Spring 2018 Desert Road Trip: Part Three

Spires and cliffs in Valley of the Gods, Utah
Desert Broom in Valley of the Gods, Utah

After a very windy night in Valley of the Gods I awoke to a beautiful morning This is the first time that I had driven all the way through the valley and I was amazed at how beautiful it is with it's delicate sandstone rock formations. It was primarily a way stop for me on this trip, as I wanted to get back on top of the plateau where the following day I would be backpacking into the Grand Gulch area for a night, so after some morning shooting I headed out of the valley. After stopping in the little town of Mexican Hat to get some supplies I headed north again up the (drum-roll) Moki Dugway.


View from the top of the Dugway. Hwy 261 is on the right.            

Why the dramatic buildup? The Dugway is a dirt section of the highway heading up from Mexican Hat to the Grand Gulch area that climbs up the rock cliffs in a series of very tight switchback turns. The turns are so sharp at certain points that they are almost on top of each other. It's kind of like going up a set of stairs in your car. I always enjoy driving this road. It's an adventure all in itself, and the view from the top is totally worth it.


Sunset viewed from the rim of the plateau
Starry sky above and the lights of Mexican Hat and Monument Valley    


I camped that evening on the top of the plateau overlooking the valley and canyons of the Glen Canyon Recreation Area below. It's a stunning overlook. Having an easier day after all the hiking of the previous two afforded me a chance to rest up to get ready for my overnight backpacking trip the following day.







The next day I awoke early and, after a little bit of morning photography, headed to the Kane Gulch ranger station again where I began my overnight trip into the Grand Gulch area. It was an easy hike down into the canyon and I was soon rewarded by the first set of ruins
Small ruin tucked away in a rock overhang

One of the more striking ones was a small, very well preserved ruin (probably a grainery) tucked neatly into the rock overhang.
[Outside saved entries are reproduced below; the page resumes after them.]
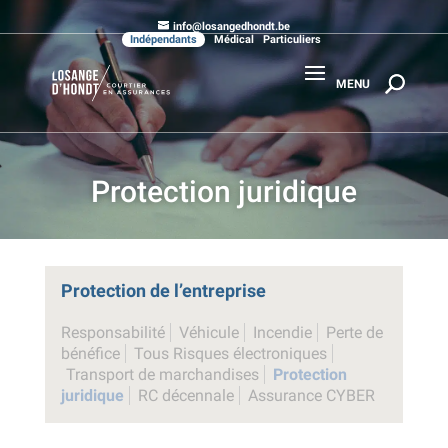
info@losangedhondt.be
Indépendants
Médical
Particuliers
Protection juridique
Protection de l’entreprise
Responsabilité
Véhicule
Incendie
Perte de
bénéfice
Tous Risques électroniques
Transport de marchandises
Protection
juridique
RC décennale
Assurance CYBER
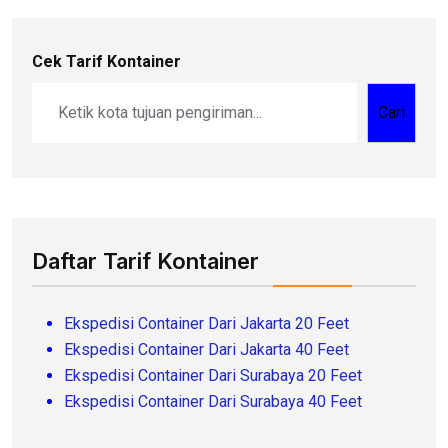
Cek Tarif Kontainer
Cari
Daftar Tarif Kontainer
Ekspedisi Container Dari Jakarta 20 Feet
Ekspedisi Container Dari Jakarta 40 Feet
Ekspedisi Container Dari Surabaya 20 Feet
Ekspedisi Container Dari Surabaya 40 Feet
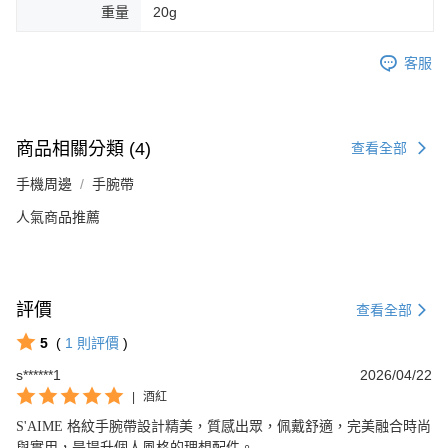
重量
20g
客服
商品相關分類 (4)
查看全部
手機周邊
手腕帶
人氣商品推薦
評價
查看全部
5
(
1
則評價
)
s******1
2026/04/22
|
酒紅
S'AIME 格紋手腕帶設計精美，質感出眾，佩戴舒適，完美融合時尚
與實用，是提升個人風格的理想配件。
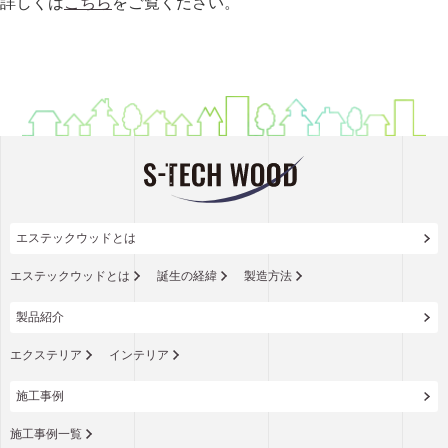
詳しくは
こちら
をご覧ください。
エステックウッドとは
エステックウッドとは
誕生の経緯
製造方法
製品紹介
エクステリア
インテリア
施工事例
施工事例一覧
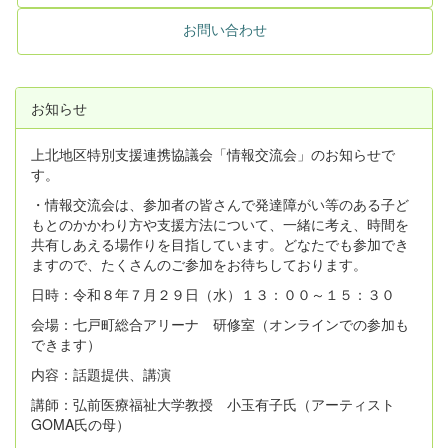
お問い合わせ
お知らせ
上北地区特別支援連携協議会「情報交流会」のお知らせで
す。
・情報交流会は、参加者の皆さんで発達障がい等のある子ど
もとのかかわり方や支援方法について、一緒に考え、時間を
共有しあえる場作りを目指しています。どなたでも参加でき
ますので、たくさんのご参加をお待ちしております。
日時：令和８年７月２９日（水）１３：００～１５：３０
会場：七戸町総合アリーナ 研修室（オンラインでの参加も
できます）
内容：話題提供、講演
講師：弘前医療福祉大学教授 小玉有子氏（アーティスト
GOMA氏の母）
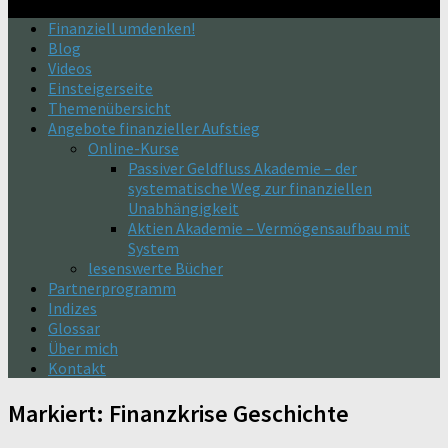
Finanziell umdenken!
Blog
Videos
Einsteigerseite
Themenübersicht
Angebote finanzieller Aufstieg
Online-Kurse
Passiver Geldfluss Akademie – der
systematische Weg zur finanziellen
Unabhängigkeit
Aktien Akademie – Vermögensaufbau mit
System
lesenswerte Bücher
Partnerprogramm
Indizes
Glossar
Über mich
Kontakt
Markiert:
Finanzkrise Geschichte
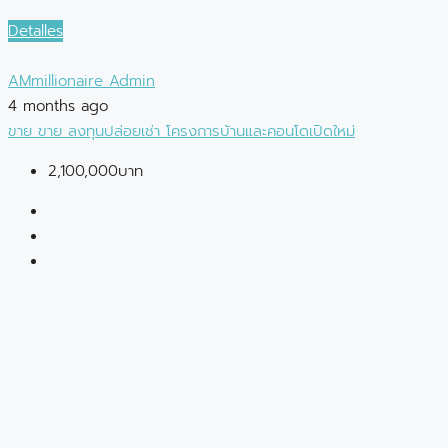
Detalles
AMmillionaire Admin
4 months ago
ขาย
ขาย
ลงทุนปล่อยเช่า
โครงการบ้านและคอนโดเปิดใหม่
2,100,000บาท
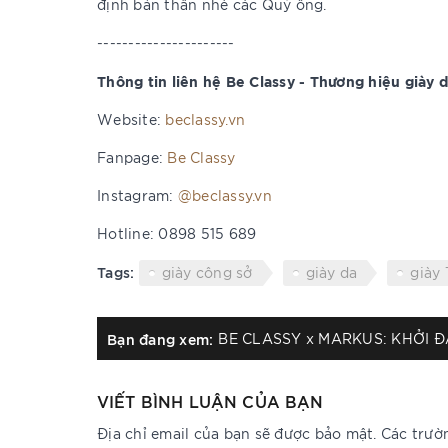
định bản thân nhé các Quý ông.
----------------------
Thông tin liên hệ Be Classy - Thương hiệu giày 
Website:
beclassy.vn
Fanpage:
Be Classy
Instagram:
@beclassy.vn
Hotline: 0898 515 689
Tags:
giày công sở
giày da
giày 
Bạn đang xem:
VIẾT BÌNH LUẬN CỦA BẠN
Địa chỉ email của bạn sẽ được bảo mật. Các trư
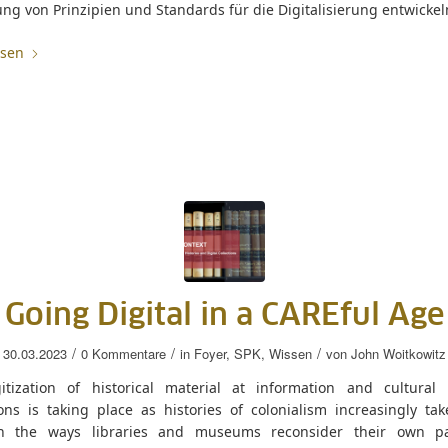
g von Prinzipien und Standards für die Digitalisierung entwickel
esen
Going Digital in a CAREful Age
/
/
/
30.03.2023
0 Kommentare
in
Foyer
,
SPK
,
Wissen
von
John Woitkowitz
itization of historical material at information and cultural 
ions is taking place as histories of colonialism increasingly ta
n the ways libraries and museums reconsider their own pa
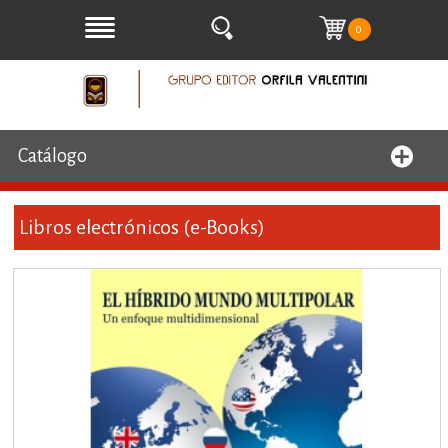
0
Catálogo
Libros electrónicos (e-Books)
Red hands on sandstone wall

I soon came to some more ruins that were not on my map. They were in poor condition overall, but I was treated to some really nice hand petroglyphs on the rock walls surrounding them. I soon discovered that there were many ruins not on the map. As I've said before, this area of southern Utah is a living museum. There are probably relics and rock-art hidden in back canyons that few have ever seen.